PROBLEM REQUIREMENTS -> When the material ends, stop; until then, set down every line exactly.

DATA TO USE ->
◇ ◇ ◇ ◇ ◇ ◇ ◇

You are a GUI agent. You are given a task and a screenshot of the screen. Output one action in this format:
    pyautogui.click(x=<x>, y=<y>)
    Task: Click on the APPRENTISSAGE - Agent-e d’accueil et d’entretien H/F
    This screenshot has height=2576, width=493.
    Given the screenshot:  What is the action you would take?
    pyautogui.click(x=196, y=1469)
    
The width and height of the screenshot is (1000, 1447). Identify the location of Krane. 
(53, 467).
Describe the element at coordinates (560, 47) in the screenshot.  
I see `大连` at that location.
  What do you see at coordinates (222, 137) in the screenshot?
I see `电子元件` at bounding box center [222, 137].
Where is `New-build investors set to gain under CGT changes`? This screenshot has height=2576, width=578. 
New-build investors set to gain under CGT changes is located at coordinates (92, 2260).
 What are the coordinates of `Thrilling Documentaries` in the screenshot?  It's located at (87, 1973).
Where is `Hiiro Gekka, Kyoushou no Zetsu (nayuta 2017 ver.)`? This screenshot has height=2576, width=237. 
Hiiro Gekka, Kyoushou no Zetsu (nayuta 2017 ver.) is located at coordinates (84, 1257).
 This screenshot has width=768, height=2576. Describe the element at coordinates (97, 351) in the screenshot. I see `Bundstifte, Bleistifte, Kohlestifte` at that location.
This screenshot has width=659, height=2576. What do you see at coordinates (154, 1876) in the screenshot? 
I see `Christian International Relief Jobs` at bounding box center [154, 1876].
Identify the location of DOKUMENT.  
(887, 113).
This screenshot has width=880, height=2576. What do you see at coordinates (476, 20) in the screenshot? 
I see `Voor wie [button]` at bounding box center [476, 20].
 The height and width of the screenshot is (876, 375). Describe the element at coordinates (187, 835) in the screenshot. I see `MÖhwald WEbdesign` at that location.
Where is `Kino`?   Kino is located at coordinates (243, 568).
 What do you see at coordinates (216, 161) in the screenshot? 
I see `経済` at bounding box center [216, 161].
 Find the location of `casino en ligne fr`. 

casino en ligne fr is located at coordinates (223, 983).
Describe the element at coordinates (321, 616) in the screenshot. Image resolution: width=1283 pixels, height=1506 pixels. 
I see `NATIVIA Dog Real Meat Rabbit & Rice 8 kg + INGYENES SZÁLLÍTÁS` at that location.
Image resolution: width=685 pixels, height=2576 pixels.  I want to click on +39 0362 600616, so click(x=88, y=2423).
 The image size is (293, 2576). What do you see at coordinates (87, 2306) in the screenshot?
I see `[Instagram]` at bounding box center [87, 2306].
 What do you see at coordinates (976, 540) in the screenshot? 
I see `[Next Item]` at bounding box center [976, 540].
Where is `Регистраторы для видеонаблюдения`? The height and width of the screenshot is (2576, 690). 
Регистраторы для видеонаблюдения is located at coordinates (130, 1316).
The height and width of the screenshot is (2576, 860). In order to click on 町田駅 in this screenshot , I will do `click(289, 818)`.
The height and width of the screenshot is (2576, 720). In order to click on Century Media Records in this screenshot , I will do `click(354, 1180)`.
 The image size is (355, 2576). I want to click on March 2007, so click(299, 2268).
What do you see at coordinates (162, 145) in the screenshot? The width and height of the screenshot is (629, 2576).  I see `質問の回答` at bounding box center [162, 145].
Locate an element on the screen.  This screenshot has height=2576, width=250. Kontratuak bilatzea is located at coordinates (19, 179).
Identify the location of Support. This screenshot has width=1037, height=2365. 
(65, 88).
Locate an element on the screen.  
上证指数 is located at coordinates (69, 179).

◇ ◇ ◇ ◇ ◇ ◇ ◇

COMPLETED EXERCISE ->
You are a GUI agent. You are given a task and a screenshot of the screen. Output one action in this format:
    pyautogui.click(x=<x>, y=<y>)
    Task: Click on the APPRENTISSAGE - Agent-e d’accueil et d’entretien H/F
    This screenshot has height=2576, width=493.
    Given the screenshot:  What is the action you would take?
    pyautogui.click(x=196, y=1469)
    
The width and height of the screenshot is (1000, 1447). Identify the location of Krane. 
(53, 467).
Describe the element at coordinates (560, 47) in the screenshot.  
I see `大连` at that location.
  What do you see at coordinates (222, 137) in the screenshot?
I see `电子元件` at bounding box center [222, 137].
Where is `New-build investors set to gain under CGT changes`? This screenshot has height=2576, width=578. 
New-build investors set to gain under CGT changes is located at coordinates (92, 2260).
 What are the coordinates of `Thrilling Documentaries` in the screenshot?  It's located at (87, 1973).
Where is `Hiiro Gekka, Kyoushou no Zetsu (nayuta 2017 ver.)`? This screenshot has height=2576, width=237. 
Hiiro Gekka, Kyoushou no Zetsu (nayuta 2017 ver.) is located at coordinates (84, 1257).
 This screenshot has width=768, height=2576. Describe the element at coordinates (97, 351) in the screenshot. I see `Bundstifte, Bleistifte, Kohlestifte` at that location.
This screenshot has width=659, height=2576. What do you see at coordinates (154, 1876) in the screenshot? 
I see `Christian International Relief Jobs` at bounding box center [154, 1876].
Identify the location of DOKUMENT.  
(887, 113).
This screenshot has width=880, height=2576. What do you see at coordinates (476, 20) in the screenshot? 
I see `Voor wie [button]` at bounding box center [476, 20].
 The height and width of the screenshot is (876, 375). Describe the element at coordinates (187, 835) in the screenshot. I see `MÖhwald WEbdesign` at that location.
Where is `Kino`?   Kino is located at coordinates (243, 568).
 What do you see at coordinates (216, 161) in the screenshot? 
I see `経済` at bounding box center [216, 161].
 Find the location of `casino en ligne fr`. 

casino en ligne fr is located at coordinates (223, 983).
Describe the element at coordinates (321, 616) in the screenshot. Image resolution: width=1283 pixels, height=1506 pixels. 
I see `NATIVIA Dog Real Meat Rabbit & Rice 8 kg + INGYENES SZÁLLÍTÁS` at that location.
Image resolution: width=685 pixels, height=2576 pixels.  I want to click on +39 0362 600616, so click(x=88, y=2423).
 The image size is (293, 2576). What do you see at coordinates (87, 2306) in the screenshot?
I see `[Instagram]` at bounding box center [87, 2306].
 What do you see at coordinates (976, 540) in the screenshot? 
I see `[Next Item]` at bounding box center [976, 540].
Where is `Регистраторы для видеонаблюдения`? The height and width of the screenshot is (2576, 690). 
Регистраторы для видеонаблюдения is located at coordinates (130, 1316).
The height and width of the screenshot is (2576, 860). In order to click on 町田駅 in this screenshot , I will do `click(289, 818)`.
The height and width of the screenshot is (2576, 720). In order to click on Century Media Records in this screenshot , I will do `click(354, 1180)`.
 The image size is (355, 2576). I want to click on March 2007, so click(299, 2268).
What do you see at coordinates (162, 145) in the screenshot? The width and height of the screenshot is (629, 2576).  I see `質問の回答` at bounding box center [162, 145].
Locate an element on the screen.  This screenshot has height=2576, width=250. Kontratuak bilatzea is located at coordinates (19, 179).
Identify the location of Support. This screenshot has width=1037, height=2365. 
(65, 88).
Locate an element on the screen.  
上证指数 is located at coordinates (69, 179).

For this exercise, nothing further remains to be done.